Prediction of Naming Outcome With fMRI Language Lateralization in Left Temporal Epilepsy Surgery

Gross WL, Helfand AI, Swanson SJ, Conant LL, Humphries CJ, Raghavan M, Mueller WM, Busch RM, Allen L, Anderson CT, Carlson CE, Lowe MJ, Langfitt JT, Tivarus ME, Drane DL, Loring DW, Jacobs M, Morgan VL, Allendorfer JB, Szaflarski JP, Bonilha L, Bookheimer S, Grabowski T, Vannest J, Binder JR; FMRI in Anterior Temporal Epilepsy Surgery (FATES) Study. Neurology. 2022;98(23):e2337-e2346. doi:10.1212/WNL.0000000000200552. PMID: 35410903; PMCID: PMC9202528.
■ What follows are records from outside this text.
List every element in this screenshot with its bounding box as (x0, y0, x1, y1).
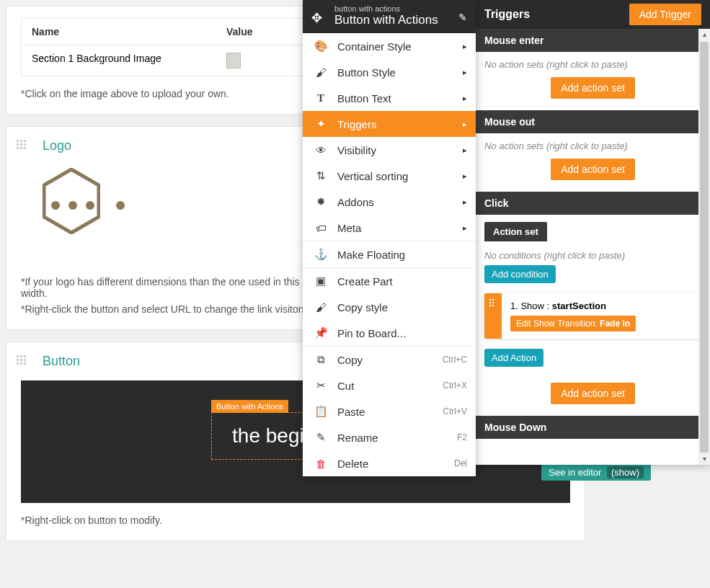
chevron-right-icon: ▸ (463, 120, 467, 129)
add-action-button[interactable]: Add Action (484, 349, 543, 367)
menu-meta[interactable]: 🏷Meta▸ (303, 215, 476, 241)
shortcut: Del (454, 458, 467, 468)
scrollbar-thumb[interactable] (700, 42, 709, 453)
style-icon: 🖌 (313, 66, 329, 79)
panel-body: Mouse enter No action sets (right click … (476, 29, 710, 465)
pin-icon: 📌 (313, 326, 329, 339)
add-action-set-button[interactable]: Add action set (551, 77, 635, 99)
chevron-right-icon: ▸ (463, 94, 467, 103)
action-content: 1. Show : startSection Edit Show Transit… (502, 293, 701, 339)
add-trigger-button[interactable]: Add Trigger (629, 4, 701, 25)
menu-container-style[interactable]: 🎨Container Style▸ (303, 33, 476, 59)
shortcut: F2 (457, 432, 467, 442)
action-label: 1. Show : startSection (510, 300, 693, 311)
menu-visibility[interactable]: 👁Visibility▸ (303, 137, 476, 163)
menu-paste[interactable]: 📋PasteCtrl+V (303, 398, 476, 424)
menu-pin-to-board[interactable]: 📌Pin to Board... (303, 320, 476, 346)
trigger-body: Add action set (476, 375, 710, 416)
trigger-header-click[interactable]: Click (476, 192, 710, 215)
chevron-right-icon: ▸ (463, 223, 467, 233)
trigger-body: No action sets (right click to paste) Ad… (476, 133, 710, 192)
triggers-panel: Triggers Add Trigger Mouse enter No acti… (476, 0, 710, 465)
shortcut: Ctrl+X (443, 380, 467, 391)
menu-vertical-sorting[interactable]: ⇅Vertical sorting▸ (303, 163, 476, 189)
puzzle-icon: ✸ (313, 195, 329, 208)
shortcut: Ctrl+V (443, 406, 467, 416)
chevron-right-icon: ▸ (463, 68, 467, 77)
palette-icon: 🎨 (313, 40, 329, 53)
menu-copy[interactable]: ⧉CopyCtrl+C (303, 347, 476, 373)
drag-handle-icon[interactable] (17, 355, 31, 370)
menu-copy-style[interactable]: 🖌Copy style (303, 294, 476, 320)
trigger-header-mouseenter[interactable]: Mouse enter (476, 29, 710, 52)
eye-icon: 👁 (313, 144, 329, 156)
hint-text: *Right-click on button to modify. (21, 514, 570, 526)
action-set-area: No conditions (right click to paste) Add… (476, 241, 710, 375)
brush-icon: 🖌 (313, 301, 329, 313)
menu-delete[interactable]: 🗑DeleteDel (303, 450, 476, 476)
cut-icon: ✂ (313, 379, 329, 392)
context-menu: ✥ button with actions Button with Action… (303, 0, 476, 476)
trigger-header-mousedown[interactable]: Mouse Down (476, 416, 710, 439)
logo-dots (51, 201, 125, 210)
tag-icon: 🏷 (313, 222, 329, 234)
chevron-right-icon: ▸ (463, 42, 467, 51)
scrollbar[interactable]: ▴ ▾ (698, 29, 710, 465)
add-condition-button[interactable]: Add condition (484, 265, 556, 283)
add-action-set-button[interactable]: Add action set (551, 383, 635, 404)
drag-handle-icon[interactable] (484, 293, 502, 339)
menu-make-floating[interactable]: ⚓Make Floating (303, 241, 476, 267)
menu-addons[interactable]: ✸Addons▸ (303, 189, 476, 215)
action-set-tab[interactable]: Action set (484, 222, 547, 241)
text-icon: T (313, 92, 329, 104)
chevron-right-icon: ▸ (463, 172, 467, 181)
panel-header: Triggers Add Trigger (476, 0, 710, 29)
sort-icon: ⇅ (313, 169, 329, 182)
wand-icon: ✦ (313, 117, 329, 130)
no-conditions-text: No conditions (right click to paste) (484, 250, 701, 261)
empty-text: No action sets (right click to paste) (484, 141, 701, 151)
scroll-up-button[interactable]: ▴ (698, 29, 710, 40)
paste-icon: 📋 (313, 405, 329, 418)
edit-icon[interactable]: ✎ (458, 12, 467, 23)
show-toggle[interactable]: (show) (607, 466, 644, 478)
context-subtitle: button with actions (334, 4, 467, 13)
selection-label: Button with Actions (211, 400, 288, 413)
context-menu-header: ✥ button with actions Button with Action… (303, 0, 476, 33)
menu-button-style[interactable]: 🖌Button Style▸ (303, 59, 476, 85)
context-title: Button with Actions (334, 13, 467, 27)
editor-chip[interactable]: See in editor (show) (541, 464, 651, 481)
part-icon: ▣ (313, 275, 329, 288)
menu-triggers[interactable]: ✦Triggers▸ (303, 111, 476, 137)
edit-transition-button[interactable]: Edit Show Transition: Fade In (510, 316, 636, 331)
drag-handle-icon[interactable] (17, 140, 31, 154)
action-card[interactable]: 1. Show : startSection Edit Show Transit… (484, 293, 701, 339)
trigger-header-mouseout[interactable]: Mouse out (476, 110, 710, 133)
copy-icon: ⧉ (313, 353, 329, 366)
shortcut: Ctrl+C (443, 355, 467, 365)
image-thumbnail[interactable] (226, 53, 241, 68)
chevron-right-icon: ▸ (463, 197, 467, 207)
panel-title: Triggers (484, 8, 530, 21)
logo-preview[interactable] (43, 168, 136, 262)
menu-cut[interactable]: ✂CutCtrl+X (303, 373, 476, 398)
empty-text: No action sets (right click to paste) (484, 59, 701, 70)
anchor-icon: ⚓ (313, 248, 329, 261)
scroll-down-button[interactable]: ▾ (698, 453, 710, 465)
rename-icon: ✎ (313, 431, 329, 444)
add-action-set-button[interactable]: Add action set (551, 159, 635, 180)
move-icon[interactable]: ✥ (311, 10, 322, 26)
th-name: Name (22, 19, 216, 45)
trash-icon: 🗑 (313, 458, 329, 470)
chevron-right-icon: ▸ (463, 146, 467, 155)
menu-create-part[interactable]: ▣Create Part (303, 268, 476, 294)
trigger-body: No action sets (right click to paste) Ad… (476, 52, 710, 110)
menu-button-text[interactable]: TButton Text▸ (303, 85, 476, 111)
td-prop-name: Section 1 Background Image (22, 45, 216, 76)
menu-rename[interactable]: ✎RenameF2 (303, 424, 476, 450)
Background and Objectives:

Naming decline after left temporal lobe epilepsy (TLE) surgery is common and difficult to predict. Preoperative language fMRI may predict naming decline, but this application is still lacking evidence. We performed a large multicenter cohort study of the effectiveness of fMRI in predicting naming deficits after left TLE surgery.

Methods:

At 10 US epilepsy centers, 81 patients with left TLE were prospectively recruited and given the Boston Naming Test (BNT) before and ≈7 months after anterior temporal lobectomy. An fMRI language laterality index (LI) was measured with an auditory semantic decision-tone decision task contrast. Correlations and a multiple regression model were built with a priori chosen predictors.

Results:

Naming decline occurred in 56% of patients and correlated with fMRI LI (r = −0.41, p < 0.001), age at epilepsy onset (r = −0.30, p = 0.006), age at surgery (r = −0.23, p = 0.039), and years of education (r = 0.24, p = 0.032). Preoperative BNT score and duration of epilepsy were not correlated with naming decline. The regression model explained 31% of the variance, with fMRI contributing 14%, with a 96% sensitivity, and 44% specificity for predicting meaningful naming decline. Cross-validation resulted in an average prediction error of 6 points.

Discussion:

An fMRI-based regression model predicted naming outcome after left TLE surgery in a large, prospective multicenter sample, with fMRI as the strongest predictor. These results provide evidence supporting the use of preoperative language fMRI to predict language outcome in patients undergoing left TLE surgery.

Commentary

The goal of epilepsy surgery is complete seizure freedom. Unfortunately, in patients undergoing a left temporal resection, 41% can experience a decline in naming 1 which can have a negative impact on their quality of life. 2 We have been trying to predict those at risk of decline for decades and initially relied on the invasive intracarotid sodium amobarbital procedure (IAP) also known as the Wada test. Over time, surgical centers started shifting away from their reliance on the IAP and started to rely on noninvasive functional magnetic resonance imaging (fMRI) paradigms. 3 Despite its common use, the evidence for the predictive value of fMRI has been limited. In fact, the 2017 AAN Guideline Development, Dissemination, and Implementation Subcommittee studied the use of fMRI for the presurgical evaluation of persons with epilepsy and graded the evidence as only a “C” for predicting postsurgical language outcomes, that is, of possible benefit. 4

The current study 5 represents the efforts of 10 surgical epilepsy centers in characterizing the utility of fMRI in the prediction of naming decline after epilepsy surgery. The cohort was recruited over 7 years and consisted of 81 patients undergoing some form of anterior temporal resection (70% underwent a standard lobectomy). The primary outcome was the change in the 60-item Boston naming test (BNT) score assessed at baseline and an average of 7 months postoperatively. The fMRI consisted of a semantic decision-tone decision paradigm from which lateralization indices (LIs) were derived. Regions of interest to calculate the LIs were extracted from the activation maps of 80 healthy volunteers and their mirror images in the right hemisphere. To identify the predictive utility of fMRI, the authors first analyzed the correlation between fMRI and known predictors of naming decline and then ended with a multivariate model which included age at onset, age at surgery, and education. The model only predicted 13% of the variance, this improved to 27% with the addition of the fMRI LI in the model. Given the significance of the findings, the authors conclude that there is now enough evidence to support the use of fMRI to predict naming decline in patients undergoing left temporal lobe resections.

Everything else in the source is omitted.